The sabbatical officers really have only around 9 months to make a difference. Alison was hugely supportive and keen to enable them to pick up the reins quickly at the start of their year. During her term, significant change has been introduced or started, including libraries, learning spaces, and, eventually, refurbishment of the students union building. She was sad to step down from her role but her commitment to the University has never diminished. Her popularity with the students is amply illustrated by the fact that every one of the past presidents of her period attended the celebration of her service on Council, when she retired last year. As one past president put it: ‘Alison dedicated an enormous amount of time to helping with student issues. With her support the Union has gained a new status as a stand-alone charity. She was always listening carefully, thinking ahead and finding ways to move things forward.’
Positive things happen because of people – people who can encourage, motivate and organise others. Alison does this, and more. She has forthright opinions and perceptive questions. She sees the big picture; often ahead of her time.

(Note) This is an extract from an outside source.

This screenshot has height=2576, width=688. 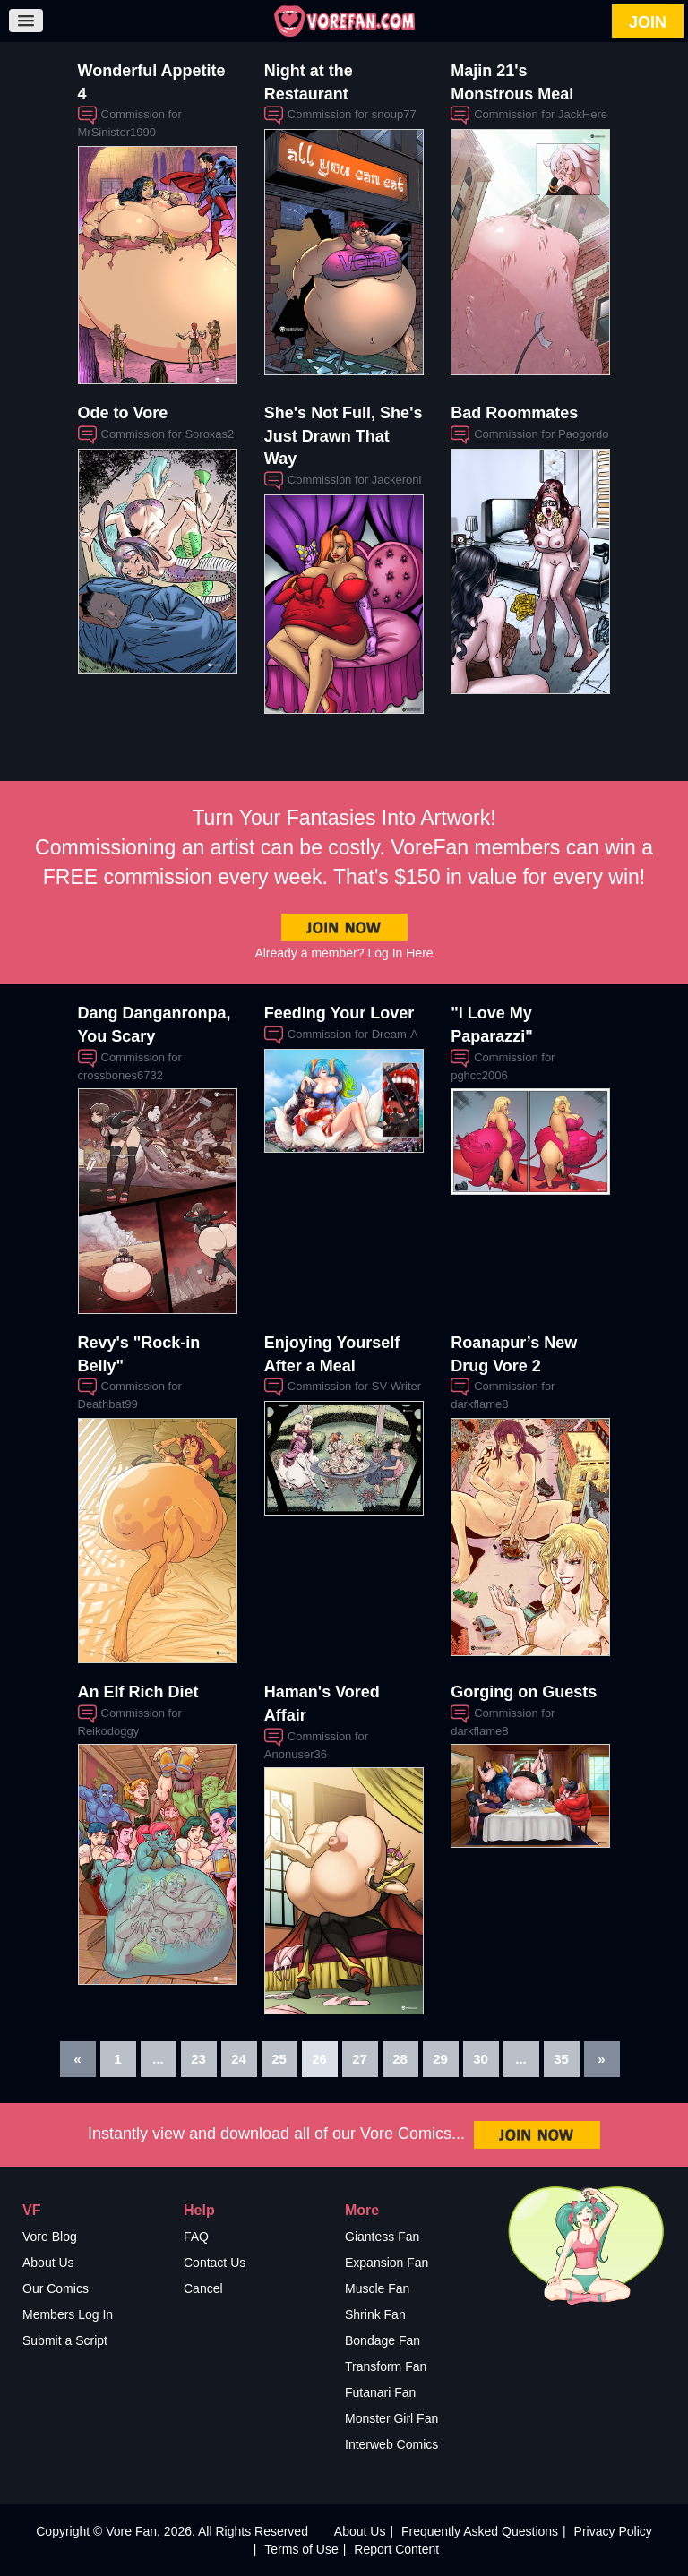 I want to click on Cancel, so click(x=203, y=2288).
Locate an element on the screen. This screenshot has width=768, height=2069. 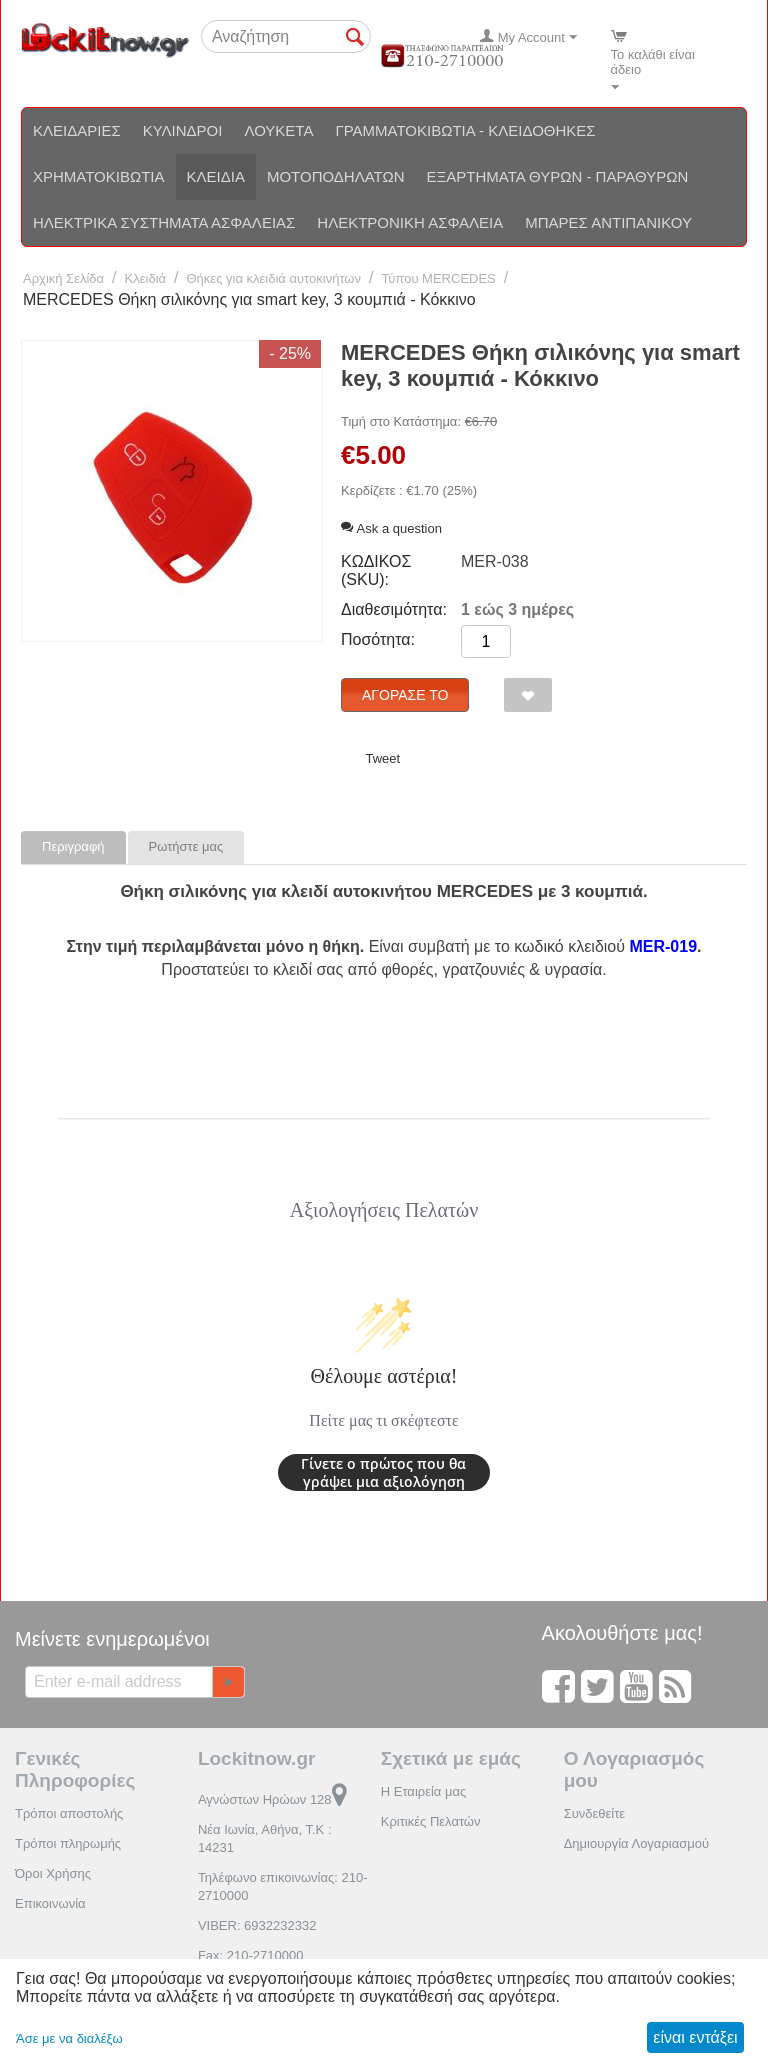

Mr Vice-Chancellor, the University of Bristol has a good track record in many dimensions of gender equality. We were amongst the first universities in the UK to award degrees to female undergraduates and over the years have had strong and successful women in senior roles including Chair of Council and, of course, as Chancellor. Alison Bernays follows in this tradition and has rightly continued to press for gender equality across the university.
She is a multi-skilled and multi-tasking woman who has brought a deep commitment and her many talents to the University of Bristol, in particular, for the benefit of students. She is steeped in a culture of service to others and happy to allow colleagues to take the credit. Today we turn some of that credit back to her, where it is so richly deserved.
Mr Vice-Chancellor, I present to you Alison Bernays as eminently worthy of the degree of Doctor of Laws, honoris causa.